Probabilistic inferences under maximum entropy for Description Logics
Loading...
Date
2024
Authors
Journal Title
Journal ISSN
Volume Title
Publisher
Abstract
In practical applications of knowledge-based systems, handling uncertain knowledge is crucial. Probability theory provides a widely accepted and rigorous framework for formalizing uncertainty and deriving reliable inferences. Probability-based approaches to knowledge representation and reasoning are used in fields such as medicine, for example in diagnostics, and economics, including fraud detection. A common challenge with many probabilistic methods, like Bayesian Networks and Markov Logic Networks, is the need for a fully specified probability distribution. The principle of maximum entropy (MaxEnt) offers a solution to this issue. It enables the inductive completion of an underspecified probability distribution, typically provided as a probabilistic knowledge base, by ensuring that the information content of the MaxEnt distribution is minimal among all possible extensions. This results in cautious and principled reasoning, which is essential in the aforementioned application areas.

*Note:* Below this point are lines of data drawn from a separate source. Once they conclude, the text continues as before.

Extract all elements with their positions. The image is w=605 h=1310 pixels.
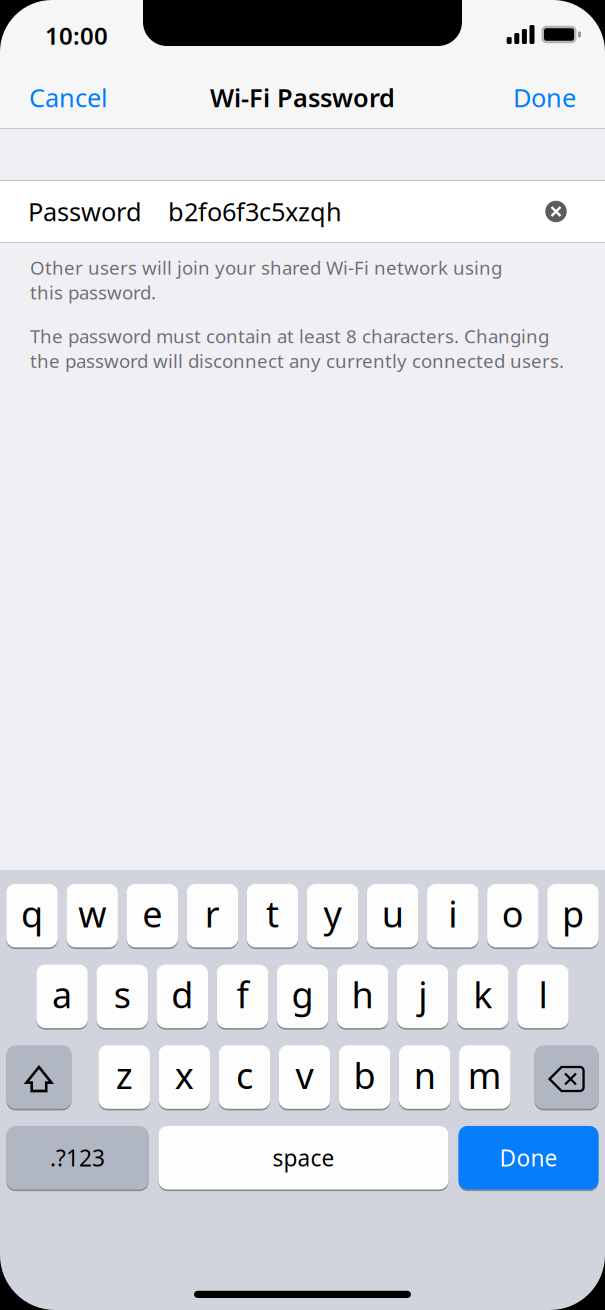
button[interactable]: z (98, 1044, 150, 1110)
button[interactable]: w (66, 883, 118, 948)
staticText: Done (513, 81, 576, 114)
staticText: v (296, 1051, 314, 1099)
staticText: Done (500, 1143, 558, 1173)
staticText: d (171, 970, 193, 1018)
button[interactable]: a (36, 964, 88, 1029)
button[interactable]: t (247, 883, 298, 948)
button[interactable]: s (96, 964, 148, 1029)
staticText: o (502, 890, 524, 938)
button[interactable]: Numbers and symbols (6, 1125, 148, 1190)
staticText: w (78, 890, 106, 938)
staticText: e (142, 890, 162, 938)
staticText: Other users will join your shared Wi-Fi … (30, 255, 502, 305)
button[interactable]: b (339, 1044, 390, 1110)
staticText: b2fo6f3c5xzqh (168, 195, 342, 228)
button[interactable]: x (158, 1044, 210, 1110)
staticText: r (205, 890, 220, 938)
staticText: j (418, 970, 427, 1018)
staticText: c (236, 1051, 253, 1099)
staticText: n (414, 1051, 436, 1099)
button[interactable]: e (126, 883, 178, 948)
staticText: m (468, 1051, 502, 1099)
button[interactable]: f (217, 964, 268, 1029)
button[interactable]: v (279, 1044, 330, 1110)
button[interactable]: o (487, 883, 539, 948)
button[interactable]: l (517, 964, 569, 1029)
staticText: t (266, 890, 279, 938)
staticText: u (382, 890, 404, 938)
staticText: b (354, 1051, 376, 1099)
staticText: z (116, 1051, 133, 1099)
staticText: q (21, 890, 43, 938)
staticText: f (236, 970, 248, 1018)
staticText: space (272, 1143, 334, 1173)
button[interactable]: n (399, 1044, 450, 1110)
staticText: Wi-Fi Password (210, 81, 395, 114)
button[interactable]: y (307, 883, 358, 948)
button[interactable]: Shift (6, 1044, 71, 1110)
button[interactable]: p (547, 883, 599, 948)
button[interactable]: u (367, 883, 418, 948)
staticText: h (352, 970, 374, 1018)
staticText: s (114, 970, 131, 1018)
button[interactable]: j (397, 964, 448, 1029)
button[interactable]: q (6, 883, 58, 948)
button[interactable]: d (157, 964, 208, 1029)
staticText: k (473, 970, 492, 1018)
staticText: x (175, 1051, 194, 1099)
button[interactable]: m (459, 1044, 511, 1110)
staticText: g (292, 970, 314, 1018)
button[interactable]: Done (513, 81, 576, 114)
staticText: .?123 (50, 1143, 105, 1173)
button[interactable]: Cancel (29, 81, 108, 114)
staticText: i (448, 890, 457, 938)
staticText: 10:00 (45, 20, 108, 52)
button[interactable]: Clear text (539, 194, 573, 228)
staticText: The password must contain at least 8 cha… (30, 324, 564, 373)
staticText: p (562, 890, 584, 938)
staticText: Password (28, 195, 142, 228)
staticText: y (324, 890, 342, 938)
button[interactable]: h (337, 964, 388, 1029)
button[interactable]: g (277, 964, 328, 1029)
button[interactable]: c (219, 1044, 270, 1110)
button[interactable]: i (427, 883, 478, 948)
button[interactable]: r (187, 883, 238, 948)
button[interactable]: Delete (534, 1044, 598, 1110)
button[interactable]: Done (458, 1125, 598, 1190)
button[interactable]: k (457, 964, 509, 1029)
staticText: Cancel (29, 81, 108, 114)
staticText: l (538, 970, 547, 1018)
staticText: a (52, 970, 72, 1018)
button[interactable]: space (158, 1125, 448, 1190)
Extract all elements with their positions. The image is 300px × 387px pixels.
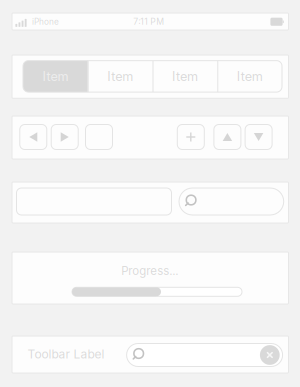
button[interactable]: Previous <box>20 124 47 150</box>
staticText: Item <box>107 69 133 84</box>
button[interactable]: Item <box>23 61 88 92</box>
button[interactable]: Item <box>88 61 153 92</box>
button[interactable]: Add <box>177 124 204 150</box>
button[interactable]: Decrease <box>245 124 272 150</box>
button[interactable]: Clear <box>260 345 280 365</box>
staticText: iPhone <box>32 17 59 27</box>
staticText: Item <box>237 69 263 84</box>
button[interactable]: Item <box>152 61 217 92</box>
button[interactable]: Play <box>51 124 78 150</box>
button[interactable]: Search <box>179 188 284 215</box>
staticText: Progress... <box>121 264 178 278</box>
staticText: 7:11 PM <box>133 16 164 27</box>
button[interactable]: Increase <box>214 124 241 150</box>
button[interactable]: Text field <box>16 188 172 215</box>
button[interactable]: Item <box>217 61 282 92</box>
button[interactable]: Stop <box>86 124 112 150</box>
staticText: Item <box>42 69 68 84</box>
staticText: Toolbar Label <box>27 347 104 361</box>
staticText: Item <box>172 69 198 84</box>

The application of the principle of maximum entropy is well-understood for probabilistic knowledge bases consisting of propositional conditional rules of the form "if A holds, then B holds with probability p." However, in practice, one is often interested in uncertain statements which can be formulated satisfactorily by using richer formal languages only. These are, in particular, statements about properties of individuals and objects, as well as their relationships with one another. Relational logics and Description Logics are formal logics well-suited for representing this type of ontological knowledge. Consequently, this thesis explores probability-based reasoning under the principle of maximum entropy for probabilistic conditional knowledge bases formulated over relational logics or Description Logics. A key challenge here is that the underlying probability space grows exponentially with the domain size, i.e., the number of individuals and objects, which transforms the principle of maximum entropy, already known as a black-box approach, into a true "monster" of complexity.
This thesis centers on a structured analysis of and efficient reasoning with probabilistic knowledge bases for large domains under the principle of maximum entropy. A major contribution is the development of "typed model counting", which establishes a formal framework for these analyses. Typed model counting extends knowledge compilation methods, such as those from "first-order model counting", to handle conditional statements effectively. Comparable advanced compilation methods have been developed for conditional knowledge bases only in limited cases, such as in the form of "weighted conditional impacts".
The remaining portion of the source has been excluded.